What is “RocketLake”?
It is the desktop/workstation version of the true “next generation” Core (gen 10+) architecture – finally replacing the ageing “Skylake (SKL)” arch and its many derivatives that are still with us (“CometLake (CML)”, etc.). It is a combination of the “IceLake (ICL)” CPU cores launched about a year go and the “TigerLake (TGL)” Gen12 XE graphics cores launched recently.
With the new core we get a plethora of new features – some previously only available on HEDT platform (AVX512 and its many friends), improved L1/L2 caches, improved memory controller and PCIe 4.0 buses. Sadly Intel had to back-port the older ICL (not TGL) cores to 14nm – we shall have to wait for future (desktop) processors “AlderLake (ADL)” to see 10nm on the desktop…

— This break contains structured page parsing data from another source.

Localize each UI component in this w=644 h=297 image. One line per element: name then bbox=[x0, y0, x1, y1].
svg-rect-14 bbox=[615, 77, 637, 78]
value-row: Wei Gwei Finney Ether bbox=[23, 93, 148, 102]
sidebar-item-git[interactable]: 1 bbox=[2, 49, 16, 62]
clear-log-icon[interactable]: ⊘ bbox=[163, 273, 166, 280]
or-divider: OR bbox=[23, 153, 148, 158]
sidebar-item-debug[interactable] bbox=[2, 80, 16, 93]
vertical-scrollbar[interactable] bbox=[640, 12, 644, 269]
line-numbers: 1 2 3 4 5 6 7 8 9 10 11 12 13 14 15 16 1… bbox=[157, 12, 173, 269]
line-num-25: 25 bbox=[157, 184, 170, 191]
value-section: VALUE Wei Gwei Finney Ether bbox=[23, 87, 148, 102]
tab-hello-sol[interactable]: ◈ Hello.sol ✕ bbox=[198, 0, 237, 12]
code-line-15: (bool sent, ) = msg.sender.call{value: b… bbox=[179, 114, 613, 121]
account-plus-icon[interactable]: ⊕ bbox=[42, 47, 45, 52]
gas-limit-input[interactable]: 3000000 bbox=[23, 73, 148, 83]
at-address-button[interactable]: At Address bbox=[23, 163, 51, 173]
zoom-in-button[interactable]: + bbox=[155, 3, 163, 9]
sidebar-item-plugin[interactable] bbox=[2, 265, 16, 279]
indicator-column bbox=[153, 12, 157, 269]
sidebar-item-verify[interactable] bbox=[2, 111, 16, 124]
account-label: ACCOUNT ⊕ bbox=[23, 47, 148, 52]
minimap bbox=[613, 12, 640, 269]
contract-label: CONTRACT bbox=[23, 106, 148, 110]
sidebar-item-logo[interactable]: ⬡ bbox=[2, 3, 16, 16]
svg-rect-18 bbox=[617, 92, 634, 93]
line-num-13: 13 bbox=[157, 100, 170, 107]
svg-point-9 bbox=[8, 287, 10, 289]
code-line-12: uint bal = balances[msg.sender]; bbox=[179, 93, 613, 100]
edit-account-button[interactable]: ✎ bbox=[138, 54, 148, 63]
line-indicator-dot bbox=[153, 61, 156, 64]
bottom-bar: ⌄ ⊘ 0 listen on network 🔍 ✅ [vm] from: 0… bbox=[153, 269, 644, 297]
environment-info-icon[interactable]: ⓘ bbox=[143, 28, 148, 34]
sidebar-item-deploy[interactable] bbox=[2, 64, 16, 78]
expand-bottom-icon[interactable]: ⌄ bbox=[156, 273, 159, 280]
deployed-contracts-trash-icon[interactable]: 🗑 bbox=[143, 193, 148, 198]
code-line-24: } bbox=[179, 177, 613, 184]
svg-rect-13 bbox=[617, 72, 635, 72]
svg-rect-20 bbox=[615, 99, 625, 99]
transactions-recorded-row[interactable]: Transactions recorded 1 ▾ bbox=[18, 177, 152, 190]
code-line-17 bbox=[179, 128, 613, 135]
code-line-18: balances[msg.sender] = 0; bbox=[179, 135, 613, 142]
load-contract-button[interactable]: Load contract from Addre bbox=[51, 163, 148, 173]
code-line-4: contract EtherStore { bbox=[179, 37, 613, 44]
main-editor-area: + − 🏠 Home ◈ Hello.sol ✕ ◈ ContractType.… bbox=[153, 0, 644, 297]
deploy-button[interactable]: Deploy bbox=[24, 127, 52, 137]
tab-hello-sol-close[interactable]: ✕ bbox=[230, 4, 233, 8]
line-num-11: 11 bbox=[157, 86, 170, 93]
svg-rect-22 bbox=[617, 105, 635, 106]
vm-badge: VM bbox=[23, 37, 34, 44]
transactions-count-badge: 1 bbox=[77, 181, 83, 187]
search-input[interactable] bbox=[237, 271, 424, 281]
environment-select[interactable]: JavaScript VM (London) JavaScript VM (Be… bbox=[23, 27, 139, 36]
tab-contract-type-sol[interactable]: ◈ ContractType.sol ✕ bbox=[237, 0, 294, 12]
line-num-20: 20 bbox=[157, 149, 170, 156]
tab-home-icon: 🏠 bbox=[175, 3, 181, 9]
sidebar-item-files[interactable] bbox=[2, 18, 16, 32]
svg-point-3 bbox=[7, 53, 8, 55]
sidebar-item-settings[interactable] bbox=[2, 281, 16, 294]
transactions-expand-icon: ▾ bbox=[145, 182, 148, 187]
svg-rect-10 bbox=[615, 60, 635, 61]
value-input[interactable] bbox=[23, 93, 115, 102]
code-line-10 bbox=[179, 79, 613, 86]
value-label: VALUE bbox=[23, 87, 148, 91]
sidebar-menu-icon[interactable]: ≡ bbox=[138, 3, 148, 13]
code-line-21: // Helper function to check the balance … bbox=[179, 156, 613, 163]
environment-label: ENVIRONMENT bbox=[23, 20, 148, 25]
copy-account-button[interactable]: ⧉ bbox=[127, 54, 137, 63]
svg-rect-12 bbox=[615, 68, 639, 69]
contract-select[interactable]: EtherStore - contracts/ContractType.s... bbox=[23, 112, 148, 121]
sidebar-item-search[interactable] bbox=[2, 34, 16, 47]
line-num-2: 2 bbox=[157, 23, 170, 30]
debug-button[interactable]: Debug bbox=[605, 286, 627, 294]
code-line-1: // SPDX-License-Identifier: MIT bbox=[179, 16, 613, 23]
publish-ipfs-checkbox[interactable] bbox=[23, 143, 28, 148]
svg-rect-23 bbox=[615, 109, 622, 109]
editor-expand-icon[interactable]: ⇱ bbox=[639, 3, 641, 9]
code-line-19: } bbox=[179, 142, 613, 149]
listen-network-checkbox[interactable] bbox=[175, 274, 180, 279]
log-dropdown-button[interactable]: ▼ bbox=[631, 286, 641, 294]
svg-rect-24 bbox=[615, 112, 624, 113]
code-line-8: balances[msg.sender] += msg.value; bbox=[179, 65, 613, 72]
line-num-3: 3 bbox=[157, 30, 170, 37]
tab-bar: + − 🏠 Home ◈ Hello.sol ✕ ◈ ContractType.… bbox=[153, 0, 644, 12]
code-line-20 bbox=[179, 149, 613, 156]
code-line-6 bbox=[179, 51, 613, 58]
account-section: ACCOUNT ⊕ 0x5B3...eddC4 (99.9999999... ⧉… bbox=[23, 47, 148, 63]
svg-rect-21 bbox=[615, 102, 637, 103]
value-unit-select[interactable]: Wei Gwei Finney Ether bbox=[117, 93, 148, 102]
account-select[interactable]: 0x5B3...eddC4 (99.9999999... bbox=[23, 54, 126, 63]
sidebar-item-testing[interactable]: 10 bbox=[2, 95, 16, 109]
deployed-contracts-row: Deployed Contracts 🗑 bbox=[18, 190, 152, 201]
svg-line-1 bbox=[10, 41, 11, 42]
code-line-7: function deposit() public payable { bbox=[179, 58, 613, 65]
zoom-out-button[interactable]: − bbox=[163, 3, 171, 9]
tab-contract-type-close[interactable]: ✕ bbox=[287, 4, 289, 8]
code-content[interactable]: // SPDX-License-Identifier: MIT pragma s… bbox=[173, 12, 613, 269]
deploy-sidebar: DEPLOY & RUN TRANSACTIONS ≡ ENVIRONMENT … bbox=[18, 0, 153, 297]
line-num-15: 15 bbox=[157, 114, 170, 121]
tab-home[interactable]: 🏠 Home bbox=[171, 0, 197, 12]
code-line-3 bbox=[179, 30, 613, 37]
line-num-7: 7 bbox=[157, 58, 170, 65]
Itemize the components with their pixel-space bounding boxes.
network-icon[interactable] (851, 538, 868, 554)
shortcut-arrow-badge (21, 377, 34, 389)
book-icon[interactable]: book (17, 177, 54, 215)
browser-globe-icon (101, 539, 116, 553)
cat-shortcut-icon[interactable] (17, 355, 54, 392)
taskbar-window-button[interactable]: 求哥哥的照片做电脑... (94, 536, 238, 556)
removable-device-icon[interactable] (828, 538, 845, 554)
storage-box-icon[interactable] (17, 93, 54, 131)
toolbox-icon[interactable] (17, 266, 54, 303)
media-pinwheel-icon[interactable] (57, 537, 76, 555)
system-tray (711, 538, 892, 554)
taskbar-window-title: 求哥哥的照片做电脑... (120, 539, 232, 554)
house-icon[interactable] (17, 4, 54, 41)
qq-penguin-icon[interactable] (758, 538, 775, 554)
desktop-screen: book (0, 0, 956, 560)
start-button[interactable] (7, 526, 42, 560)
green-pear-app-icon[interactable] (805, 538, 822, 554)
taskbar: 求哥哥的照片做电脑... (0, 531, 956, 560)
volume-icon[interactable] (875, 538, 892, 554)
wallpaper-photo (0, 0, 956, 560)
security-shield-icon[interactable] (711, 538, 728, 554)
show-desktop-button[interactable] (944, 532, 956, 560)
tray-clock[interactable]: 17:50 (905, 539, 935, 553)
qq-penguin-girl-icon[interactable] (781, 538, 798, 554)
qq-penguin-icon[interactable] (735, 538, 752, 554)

- 14nm+++ improved process (not 10nm)
- Gen12 (Xe-LP) graphics (up to 96 EU in TGL graphics but here 32 EU only)
- Transcode support for all major algorithms (e.g. HEVC/H.265 HDR/10-12bit, AV1 decode)
- PCIe 4.0 (up to 32GB/s with x16 lanes) – 20 (16+4 or 8+8+4) lanes
- Thunderbolt 3 (and thus USB 3.2 2×2 support @ 20Gbps) integrated
While ICL has already greatly upgraded the GP-GPU to gen 11 cores (and more than doubled to 64EU for G7), TGL upgrades them yet again to “XE”-LP gen 12 cores now all the way up to 96EUs. While again most features seem to be geared towards gaming and media (with new image processing and media encoders) – there should be a few new instructions for AI – hopefully provided by a OpenCL extension.
Again there is no FP64 support (!) while FP16 is naturally supported at 2x rate as before. BF16 should also be supported by a future driver. Int32, Int16 performance has reportedly doubled with Int8 now supported and DP4A accelerated.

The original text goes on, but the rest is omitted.